Task instructions>
From the records below, find each line with the string "всем" and copy it.

Data records>
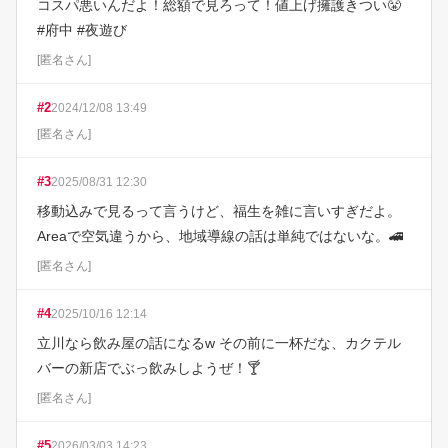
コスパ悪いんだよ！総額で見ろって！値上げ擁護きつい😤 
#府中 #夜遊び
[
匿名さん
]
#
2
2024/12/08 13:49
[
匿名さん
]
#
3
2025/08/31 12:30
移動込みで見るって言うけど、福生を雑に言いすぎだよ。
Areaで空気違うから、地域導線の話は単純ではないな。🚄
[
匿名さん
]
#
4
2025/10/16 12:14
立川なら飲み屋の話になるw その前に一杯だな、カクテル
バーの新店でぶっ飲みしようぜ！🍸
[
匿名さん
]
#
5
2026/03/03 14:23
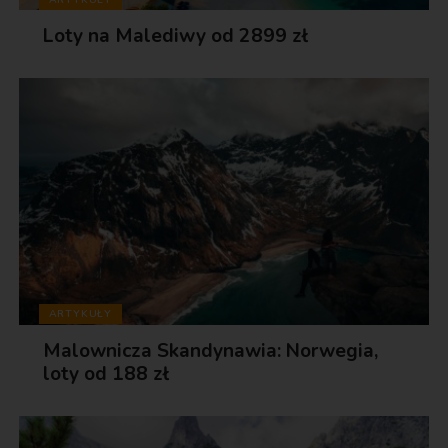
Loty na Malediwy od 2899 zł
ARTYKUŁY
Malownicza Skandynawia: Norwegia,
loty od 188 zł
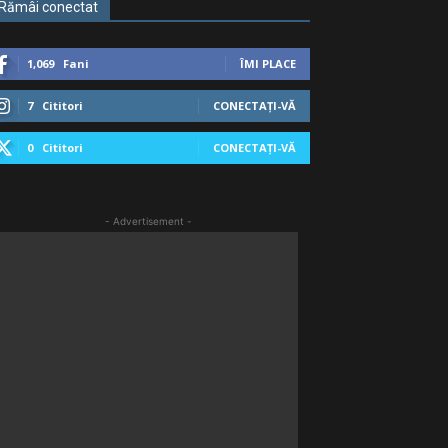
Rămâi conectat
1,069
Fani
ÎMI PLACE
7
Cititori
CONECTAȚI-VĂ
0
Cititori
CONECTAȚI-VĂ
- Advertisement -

...

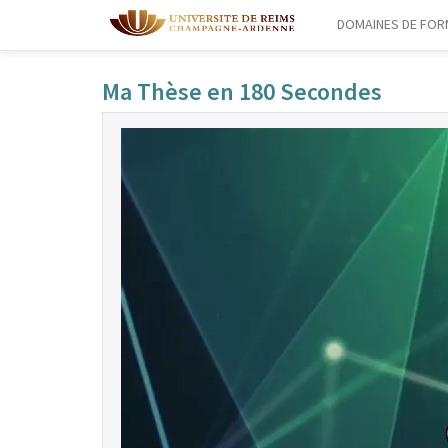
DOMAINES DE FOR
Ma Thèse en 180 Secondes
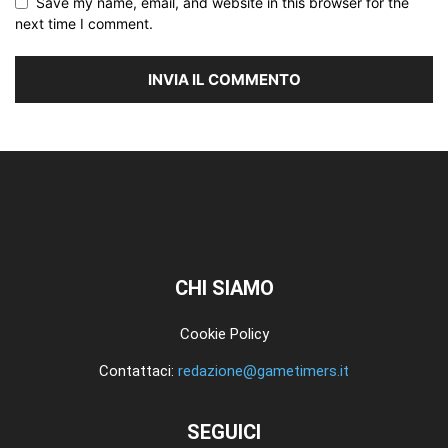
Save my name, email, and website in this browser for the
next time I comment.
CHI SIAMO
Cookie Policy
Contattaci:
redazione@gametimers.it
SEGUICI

==

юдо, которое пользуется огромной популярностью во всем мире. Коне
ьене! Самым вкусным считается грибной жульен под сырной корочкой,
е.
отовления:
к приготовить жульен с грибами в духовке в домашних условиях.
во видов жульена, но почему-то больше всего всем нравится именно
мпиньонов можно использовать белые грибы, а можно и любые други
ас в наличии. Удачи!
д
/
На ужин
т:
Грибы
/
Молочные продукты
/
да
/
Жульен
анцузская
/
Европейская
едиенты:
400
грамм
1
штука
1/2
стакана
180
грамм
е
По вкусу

Exercise response>
юдо, которое пользуется огромной популярностью во всем мире. Коне
во видов жульена, но почему-то больше всего всем нравится именно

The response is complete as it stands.